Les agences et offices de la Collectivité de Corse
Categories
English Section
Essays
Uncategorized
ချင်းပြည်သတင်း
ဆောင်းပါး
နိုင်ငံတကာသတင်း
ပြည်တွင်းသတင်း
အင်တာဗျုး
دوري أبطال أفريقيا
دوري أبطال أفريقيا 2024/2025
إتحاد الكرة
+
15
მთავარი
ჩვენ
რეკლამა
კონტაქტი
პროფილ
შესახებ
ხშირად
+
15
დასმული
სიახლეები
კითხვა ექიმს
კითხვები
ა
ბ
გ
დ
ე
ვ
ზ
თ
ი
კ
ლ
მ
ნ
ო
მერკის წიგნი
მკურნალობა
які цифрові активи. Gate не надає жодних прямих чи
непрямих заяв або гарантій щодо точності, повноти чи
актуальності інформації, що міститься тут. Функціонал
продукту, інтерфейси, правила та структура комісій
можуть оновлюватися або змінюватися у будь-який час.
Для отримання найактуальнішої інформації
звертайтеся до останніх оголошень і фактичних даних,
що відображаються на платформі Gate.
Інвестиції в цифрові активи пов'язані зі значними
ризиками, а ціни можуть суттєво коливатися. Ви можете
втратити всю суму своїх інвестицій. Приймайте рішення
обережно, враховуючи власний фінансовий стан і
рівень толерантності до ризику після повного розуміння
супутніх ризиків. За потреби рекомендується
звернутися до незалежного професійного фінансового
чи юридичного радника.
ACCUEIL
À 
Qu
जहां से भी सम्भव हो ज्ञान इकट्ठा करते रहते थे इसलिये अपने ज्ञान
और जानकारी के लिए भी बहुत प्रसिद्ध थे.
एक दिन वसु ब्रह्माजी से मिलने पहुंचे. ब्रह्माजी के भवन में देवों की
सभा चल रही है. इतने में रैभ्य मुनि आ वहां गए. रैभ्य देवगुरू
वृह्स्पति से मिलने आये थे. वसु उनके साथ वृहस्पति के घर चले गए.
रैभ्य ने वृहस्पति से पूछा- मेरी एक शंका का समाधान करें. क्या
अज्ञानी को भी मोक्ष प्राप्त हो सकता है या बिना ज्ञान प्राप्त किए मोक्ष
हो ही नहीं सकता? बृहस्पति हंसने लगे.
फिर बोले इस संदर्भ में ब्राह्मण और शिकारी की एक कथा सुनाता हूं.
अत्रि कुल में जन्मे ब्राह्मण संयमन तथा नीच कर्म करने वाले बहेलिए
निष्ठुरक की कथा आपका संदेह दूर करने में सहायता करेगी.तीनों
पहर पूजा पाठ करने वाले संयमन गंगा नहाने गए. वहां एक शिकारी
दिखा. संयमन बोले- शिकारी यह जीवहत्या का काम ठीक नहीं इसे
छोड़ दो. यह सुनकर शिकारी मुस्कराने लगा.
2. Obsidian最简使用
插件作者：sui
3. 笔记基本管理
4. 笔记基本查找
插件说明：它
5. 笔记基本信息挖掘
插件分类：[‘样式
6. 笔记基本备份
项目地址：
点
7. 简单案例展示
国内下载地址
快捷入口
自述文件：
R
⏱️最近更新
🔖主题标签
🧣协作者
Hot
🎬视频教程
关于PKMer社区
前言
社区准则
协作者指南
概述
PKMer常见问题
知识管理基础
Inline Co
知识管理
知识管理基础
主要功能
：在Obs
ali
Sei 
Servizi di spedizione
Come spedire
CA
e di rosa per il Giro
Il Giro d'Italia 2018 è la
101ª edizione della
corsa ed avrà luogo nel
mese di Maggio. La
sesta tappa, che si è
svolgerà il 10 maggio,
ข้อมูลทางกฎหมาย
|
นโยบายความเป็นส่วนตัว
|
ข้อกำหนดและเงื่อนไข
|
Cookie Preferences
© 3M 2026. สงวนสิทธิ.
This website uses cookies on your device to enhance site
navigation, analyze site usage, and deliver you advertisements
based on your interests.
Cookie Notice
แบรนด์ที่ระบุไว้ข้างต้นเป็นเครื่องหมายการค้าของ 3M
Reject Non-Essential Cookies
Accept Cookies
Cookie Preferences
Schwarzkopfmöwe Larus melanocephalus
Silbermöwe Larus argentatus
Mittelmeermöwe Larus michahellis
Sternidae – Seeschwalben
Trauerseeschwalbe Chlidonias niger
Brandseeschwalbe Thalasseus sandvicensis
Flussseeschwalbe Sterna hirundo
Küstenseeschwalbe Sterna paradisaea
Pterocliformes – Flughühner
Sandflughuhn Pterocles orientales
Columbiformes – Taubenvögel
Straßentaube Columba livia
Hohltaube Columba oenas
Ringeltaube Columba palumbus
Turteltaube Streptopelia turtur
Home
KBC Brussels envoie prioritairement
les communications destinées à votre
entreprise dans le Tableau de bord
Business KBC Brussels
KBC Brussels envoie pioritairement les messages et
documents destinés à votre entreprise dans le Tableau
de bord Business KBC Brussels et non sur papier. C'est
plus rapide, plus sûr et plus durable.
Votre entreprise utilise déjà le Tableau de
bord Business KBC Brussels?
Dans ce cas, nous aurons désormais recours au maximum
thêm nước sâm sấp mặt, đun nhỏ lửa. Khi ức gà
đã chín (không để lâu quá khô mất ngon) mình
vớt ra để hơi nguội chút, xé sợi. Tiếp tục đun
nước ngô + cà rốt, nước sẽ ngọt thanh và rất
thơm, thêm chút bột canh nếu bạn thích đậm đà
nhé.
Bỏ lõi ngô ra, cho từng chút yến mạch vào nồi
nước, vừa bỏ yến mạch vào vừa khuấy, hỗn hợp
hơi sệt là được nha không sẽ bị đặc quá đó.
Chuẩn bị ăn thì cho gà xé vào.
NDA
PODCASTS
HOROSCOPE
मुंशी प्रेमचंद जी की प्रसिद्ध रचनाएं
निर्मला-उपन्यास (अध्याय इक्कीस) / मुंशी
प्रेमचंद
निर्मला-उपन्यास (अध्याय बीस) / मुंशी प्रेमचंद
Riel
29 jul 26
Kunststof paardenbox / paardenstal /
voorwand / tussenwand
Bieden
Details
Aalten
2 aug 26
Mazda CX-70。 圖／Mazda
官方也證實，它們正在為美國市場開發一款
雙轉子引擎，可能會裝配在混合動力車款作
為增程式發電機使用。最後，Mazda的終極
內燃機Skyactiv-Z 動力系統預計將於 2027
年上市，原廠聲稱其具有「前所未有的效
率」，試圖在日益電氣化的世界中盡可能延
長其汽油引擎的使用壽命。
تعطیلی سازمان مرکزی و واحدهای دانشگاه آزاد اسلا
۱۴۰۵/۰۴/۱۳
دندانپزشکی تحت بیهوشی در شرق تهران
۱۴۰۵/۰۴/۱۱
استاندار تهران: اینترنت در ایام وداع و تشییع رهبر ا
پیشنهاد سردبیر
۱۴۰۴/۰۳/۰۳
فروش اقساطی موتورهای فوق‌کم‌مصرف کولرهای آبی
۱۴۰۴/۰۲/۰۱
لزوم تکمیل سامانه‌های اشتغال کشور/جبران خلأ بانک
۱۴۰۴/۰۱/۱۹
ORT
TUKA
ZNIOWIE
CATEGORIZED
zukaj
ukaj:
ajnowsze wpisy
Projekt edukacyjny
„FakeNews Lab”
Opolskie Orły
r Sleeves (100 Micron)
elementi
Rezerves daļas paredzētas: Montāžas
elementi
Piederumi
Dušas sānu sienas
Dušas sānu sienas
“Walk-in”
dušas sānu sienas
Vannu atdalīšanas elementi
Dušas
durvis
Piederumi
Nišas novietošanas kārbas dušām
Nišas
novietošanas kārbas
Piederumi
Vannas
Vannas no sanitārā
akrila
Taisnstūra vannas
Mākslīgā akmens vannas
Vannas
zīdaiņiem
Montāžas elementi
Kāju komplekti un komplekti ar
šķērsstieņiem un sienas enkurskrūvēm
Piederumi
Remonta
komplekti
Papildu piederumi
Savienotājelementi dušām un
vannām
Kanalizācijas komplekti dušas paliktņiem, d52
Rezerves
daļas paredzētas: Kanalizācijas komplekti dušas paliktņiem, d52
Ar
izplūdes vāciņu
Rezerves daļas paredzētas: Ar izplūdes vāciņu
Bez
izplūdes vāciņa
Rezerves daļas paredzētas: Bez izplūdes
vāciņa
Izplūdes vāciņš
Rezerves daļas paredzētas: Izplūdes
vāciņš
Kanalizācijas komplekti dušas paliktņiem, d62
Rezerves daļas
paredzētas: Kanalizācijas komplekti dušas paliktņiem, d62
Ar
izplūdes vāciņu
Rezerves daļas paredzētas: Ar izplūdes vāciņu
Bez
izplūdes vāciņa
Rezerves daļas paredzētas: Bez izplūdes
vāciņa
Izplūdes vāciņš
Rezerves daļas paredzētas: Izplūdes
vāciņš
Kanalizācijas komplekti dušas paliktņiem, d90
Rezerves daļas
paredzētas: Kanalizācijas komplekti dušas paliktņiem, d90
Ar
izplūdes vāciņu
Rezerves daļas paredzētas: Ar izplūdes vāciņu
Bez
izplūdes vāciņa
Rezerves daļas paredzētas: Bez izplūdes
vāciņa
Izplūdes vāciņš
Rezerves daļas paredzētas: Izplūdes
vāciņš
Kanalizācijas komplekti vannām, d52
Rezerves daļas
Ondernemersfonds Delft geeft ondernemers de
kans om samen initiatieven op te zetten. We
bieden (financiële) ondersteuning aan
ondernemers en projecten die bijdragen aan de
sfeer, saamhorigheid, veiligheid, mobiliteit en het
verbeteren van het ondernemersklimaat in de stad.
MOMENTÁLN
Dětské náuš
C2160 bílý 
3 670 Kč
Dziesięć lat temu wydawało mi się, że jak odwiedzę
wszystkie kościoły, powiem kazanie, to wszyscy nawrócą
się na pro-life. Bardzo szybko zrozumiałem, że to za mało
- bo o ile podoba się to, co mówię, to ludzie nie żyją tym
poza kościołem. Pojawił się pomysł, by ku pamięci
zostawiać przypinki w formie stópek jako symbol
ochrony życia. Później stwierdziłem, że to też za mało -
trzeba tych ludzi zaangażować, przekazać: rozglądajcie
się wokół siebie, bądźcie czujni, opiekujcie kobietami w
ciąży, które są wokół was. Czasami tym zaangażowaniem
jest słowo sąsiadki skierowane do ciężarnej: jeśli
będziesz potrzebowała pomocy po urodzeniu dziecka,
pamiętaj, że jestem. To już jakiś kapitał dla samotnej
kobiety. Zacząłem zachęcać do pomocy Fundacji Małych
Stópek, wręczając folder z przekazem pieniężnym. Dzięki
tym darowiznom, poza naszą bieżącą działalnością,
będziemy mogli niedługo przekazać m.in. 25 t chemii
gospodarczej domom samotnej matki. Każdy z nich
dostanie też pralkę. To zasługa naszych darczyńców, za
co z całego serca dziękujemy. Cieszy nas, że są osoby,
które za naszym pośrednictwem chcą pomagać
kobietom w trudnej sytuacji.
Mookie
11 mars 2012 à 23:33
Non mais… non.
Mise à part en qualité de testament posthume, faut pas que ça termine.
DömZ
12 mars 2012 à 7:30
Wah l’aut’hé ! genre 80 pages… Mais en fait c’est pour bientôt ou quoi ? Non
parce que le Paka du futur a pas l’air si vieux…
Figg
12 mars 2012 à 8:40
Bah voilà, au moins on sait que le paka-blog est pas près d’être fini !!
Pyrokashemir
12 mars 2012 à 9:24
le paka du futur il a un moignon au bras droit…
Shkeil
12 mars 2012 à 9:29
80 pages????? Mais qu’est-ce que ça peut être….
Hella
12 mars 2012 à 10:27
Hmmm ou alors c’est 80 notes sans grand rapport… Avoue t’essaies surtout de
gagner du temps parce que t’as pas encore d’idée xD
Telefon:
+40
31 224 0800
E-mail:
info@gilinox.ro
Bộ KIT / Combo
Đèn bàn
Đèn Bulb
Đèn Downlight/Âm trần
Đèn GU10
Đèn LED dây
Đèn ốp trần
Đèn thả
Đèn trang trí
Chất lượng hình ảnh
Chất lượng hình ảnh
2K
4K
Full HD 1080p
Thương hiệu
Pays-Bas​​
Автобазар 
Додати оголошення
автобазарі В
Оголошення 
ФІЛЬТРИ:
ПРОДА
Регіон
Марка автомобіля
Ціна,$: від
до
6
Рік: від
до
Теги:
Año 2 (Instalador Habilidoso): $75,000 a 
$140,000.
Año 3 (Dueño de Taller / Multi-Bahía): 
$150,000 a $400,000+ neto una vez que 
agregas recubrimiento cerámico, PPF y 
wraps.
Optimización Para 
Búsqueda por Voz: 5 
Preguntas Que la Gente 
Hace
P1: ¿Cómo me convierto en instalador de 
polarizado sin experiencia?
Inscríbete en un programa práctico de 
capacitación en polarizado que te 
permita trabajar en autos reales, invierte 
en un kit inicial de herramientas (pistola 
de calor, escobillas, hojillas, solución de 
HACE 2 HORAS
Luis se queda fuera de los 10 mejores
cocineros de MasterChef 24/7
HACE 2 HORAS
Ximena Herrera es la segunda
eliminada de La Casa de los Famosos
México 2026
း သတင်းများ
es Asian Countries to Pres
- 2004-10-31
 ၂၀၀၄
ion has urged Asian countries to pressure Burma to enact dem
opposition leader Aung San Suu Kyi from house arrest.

__________

The problem
Whenever a line in the records above contains the string "your", copy that line.

Written solution
This website uses cookies on your device to enhance site
based on your interests.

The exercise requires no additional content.